Image Source : China Visual

BEIJING, September 30 (TMTPOST) – Onewo, a subsidiary of property developer China Vanke, was officially listed on the Hong Kong Stock Exchange (HKSE) on Thursday, closing at HK$46.0 ($5.86) per share on the first day, down 6.79% from the issue price.

It aims to raise up to HK$6.15bilion ($783.54milion)

The final offer price of the H shares in this global offering of Onewo is HK$49.35 ($6.3) per share, with a market value of about HK$57.598 billion ($7.34 billion) after the completion of the global offering. After the first day, the market value of Onewo was about HK$53.688 billion ($6.84 billion).

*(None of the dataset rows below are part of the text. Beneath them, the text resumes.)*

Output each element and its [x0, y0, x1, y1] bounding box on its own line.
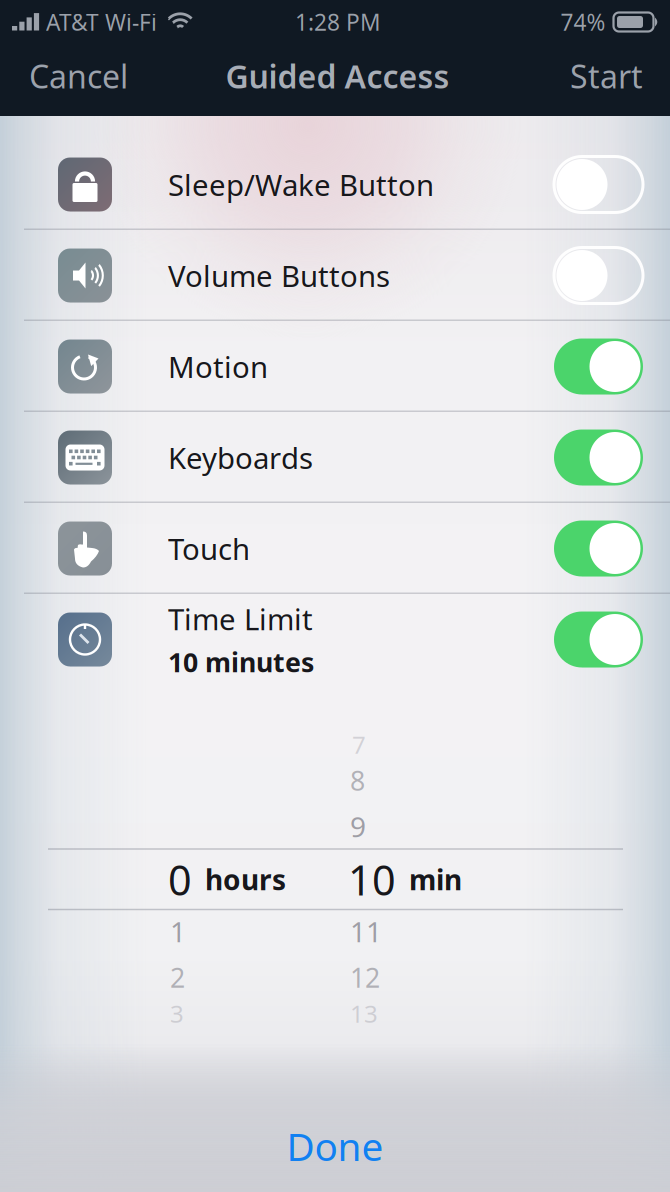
staticText: Volume Buttons: [168, 256, 390, 295]
staticText: 1:28 PM: [295, 7, 381, 37]
staticText: 12: [350, 960, 380, 995]
staticText: 74%: [560, 7, 606, 37]
staticText: min: [409, 861, 462, 898]
button[interactable]: Keyboards: [0, 412, 670, 503]
staticText: Start: [570, 55, 643, 97]
staticText: Motion: [168, 347, 268, 386]
staticText: hours: [205, 861, 286, 898]
staticText: Time Limit: [168, 599, 313, 638]
staticText: 1: [170, 913, 186, 950]
staticText: Done: [286, 1120, 384, 1172]
button[interactable]: Motion: [0, 321, 670, 412]
staticText: 0: [168, 852, 192, 907]
button[interactable]: Start: [543, 44, 670, 108]
button[interactable]: Touch: [0, 503, 670, 594]
staticText: Cancel: [29, 55, 128, 97]
staticText: 8: [350, 763, 365, 798]
staticText: 2: [170, 960, 185, 995]
staticText: Touch: [168, 529, 250, 568]
button[interactable]: Done: [0, 1100, 670, 1192]
staticText: Sleep/Wake Button: [168, 165, 434, 204]
staticText: 11: [350, 913, 382, 950]
staticText: 3: [170, 998, 184, 1030]
staticText: 13: [350, 998, 378, 1030]
staticText: 10 minutes: [168, 644, 314, 680]
staticText: Keyboards: [168, 438, 313, 477]
button[interactable]: Time Limit: [0, 594, 670, 685]
staticText: 10: [348, 852, 396, 907]
button[interactable]: Cancel: [0, 44, 157, 108]
staticText: 7: [352, 729, 366, 760]
staticText: 9: [350, 808, 366, 845]
staticText: Guided Access: [226, 55, 450, 97]
staticText: AT&T Wi-Fi: [46, 7, 157, 37]
button[interactable]: Sleep/Wake Button: [0, 139, 670, 230]
button[interactable]: Volume Buttons: [0, 230, 670, 321]
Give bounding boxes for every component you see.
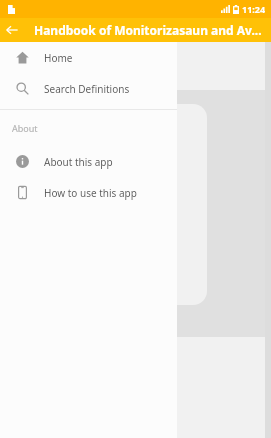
staticText: 11:24 bbox=[242, 3, 266, 15]
button[interactable]: Search Definitions bbox=[0, 73, 177, 104]
button[interactable]: Back bbox=[0, 18, 24, 42]
staticText: Home bbox=[44, 51, 73, 65]
staticText: How to use this app bbox=[44, 186, 137, 200]
button[interactable]: How to use this app bbox=[0, 177, 177, 208]
staticText: Handbook of Monitorizasaun and Av... bbox=[34, 22, 271, 38]
staticText: Ministério bbox=[30, 193, 97, 211]
button[interactable]: Home bbox=[0, 42, 177, 73]
staticText: Search Definitions bbox=[44, 82, 130, 96]
staticText: About bbox=[12, 122, 38, 134]
button[interactable]: About this app bbox=[0, 146, 177, 177]
staticText: About this app bbox=[44, 155, 113, 169]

Onewo's transaction will become Hong Kong's largest IPO this year.

According to data from the HKSE, there were 48 new listings in Hong Kong from January to August in 2022, raising a total of 56 billion Hong Kong dollars ($7.1 billion) – a sharp drop from the same period in 2021, in which there were 69 new listings that raised 271.4 billion Hong Kong dollars ($34.6 billion).

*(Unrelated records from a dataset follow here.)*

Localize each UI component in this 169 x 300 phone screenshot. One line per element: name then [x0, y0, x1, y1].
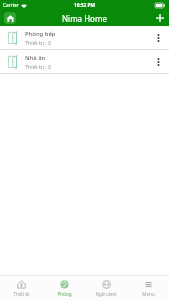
- button[interactable]: Menu: [127, 276, 169, 300]
- button[interactable]: More options: [147, 26, 169, 49]
- staticText: Thiết bị: [13, 291, 30, 297]
- button[interactable]: Thiết bị: [0, 276, 43, 300]
- button[interactable]: Nhà ăn: [0, 50, 169, 74]
- button[interactable]: Phòng: [43, 276, 85, 300]
- staticText: 10:52 PM: [74, 2, 96, 9]
- staticText: Nhà ăn: [25, 54, 46, 62]
- button[interactable]: Add room: [150, 10, 169, 26]
- staticText: Ngữ cảnh: [95, 291, 117, 297]
- staticText: Phòng: [57, 291, 72, 297]
- staticText: Nima Home: [62, 13, 107, 24]
- staticText: Phòng bếp: [25, 30, 56, 38]
- button[interactable]: Nima Home logo: [4, 12, 16, 24]
- staticText: Thiết bị : 0: [25, 63, 52, 70]
- button[interactable]: Ngữ cảnh: [85, 276, 127, 300]
- button[interactable]: Phòng bếp: [0, 26, 169, 50]
- staticText: Carrier: [3, 2, 19, 9]
- staticText: Thiết bị : 0: [25, 39, 52, 46]
- button[interactable]: More options: [147, 50, 169, 73]
- staticText: Menu: [142, 291, 155, 297]
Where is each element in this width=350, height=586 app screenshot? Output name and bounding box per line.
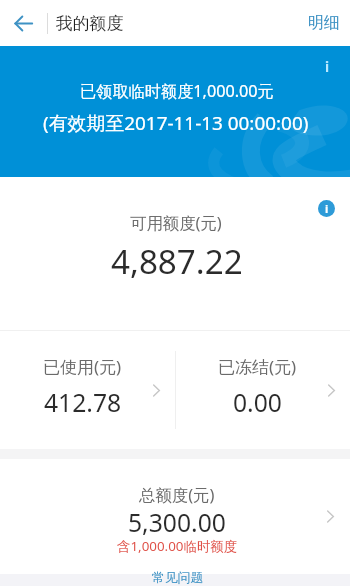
button[interactable]: Back bbox=[0, 0, 47, 46]
staticText: 5,300.00 bbox=[128, 506, 226, 540]
staticText: 总额度(元) bbox=[139, 483, 215, 505]
button[interactable]: 明细 bbox=[292, 0, 350, 46]
staticText: (有效期至2017-11-13 00:00:00) bbox=[43, 110, 309, 136]
staticText: 已冻结(元) bbox=[218, 355, 297, 378]
button[interactable]: Info bbox=[317, 57, 337, 77]
button[interactable]: 总额度(元) bbox=[0, 459, 350, 574]
staticText: i bbox=[325, 201, 329, 216]
staticText: 4,887.22 bbox=[111, 239, 243, 284]
staticText: 已领取临时额度1,000.00元 bbox=[80, 80, 274, 102]
staticText: 412.78 bbox=[44, 386, 122, 420]
button[interactable]: 常见问题 bbox=[140, 568, 216, 586]
staticText: 常见问题 bbox=[152, 570, 204, 586]
button[interactable]: Info bbox=[315, 197, 337, 219]
staticText: i bbox=[325, 58, 330, 76]
staticText: 可用额度(元) bbox=[130, 211, 222, 233]
staticText: 0.00 bbox=[233, 386, 282, 420]
staticText: 已使用(元) bbox=[43, 355, 122, 378]
staticText: 我的额度 bbox=[56, 13, 124, 34]
staticText: 含1,000.00临时额度 bbox=[117, 537, 238, 555]
button[interactable]: 已使用(元) bbox=[0, 331, 175, 449]
staticText: 明细 bbox=[308, 13, 340, 33]
button[interactable]: 已冻结(元) bbox=[175, 331, 350, 449]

As the controlling shareholder of Onewo, Vanke is, directly and indirectly, holding 56.6% of the total share capital of Onewo after the completion of the offering. The IPO offering ratio of Onewo is 10% of the issued share capital, about 116.7 million shares. Among them, the cornerstone investors of Onewo subscribed 43.83 million shares, accounting for 3.76%. Based on the offer price per share, Onewo raised approximately HK$5.6 billion ($713 million) after deducting underwriting commissions and other costs.

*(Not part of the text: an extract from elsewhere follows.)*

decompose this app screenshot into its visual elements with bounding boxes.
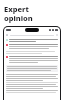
staticText: Expert opinion — [4, 4, 33, 23]
button[interactable]: Back — [4, 27, 60, 100]
button[interactable]: Back — [6, 34, 8, 36]
button[interactable] — [7, 66, 57, 71]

Some analysts believe that the fundamental reason the diversified cornerstone investors are willing to invest in Onewo at this time is still that its valuation is suppressed by the market environment. With Onewo's positioning, scale, and operational quality, it is of great potential. As Yu Liang, Chairman of Vanke's Board of Directors, said at the Onewo IPO ceremony, "Vanke does not care about the valuation of Onewo, but more about its future long-term performance. Time will prove the value of Onewo."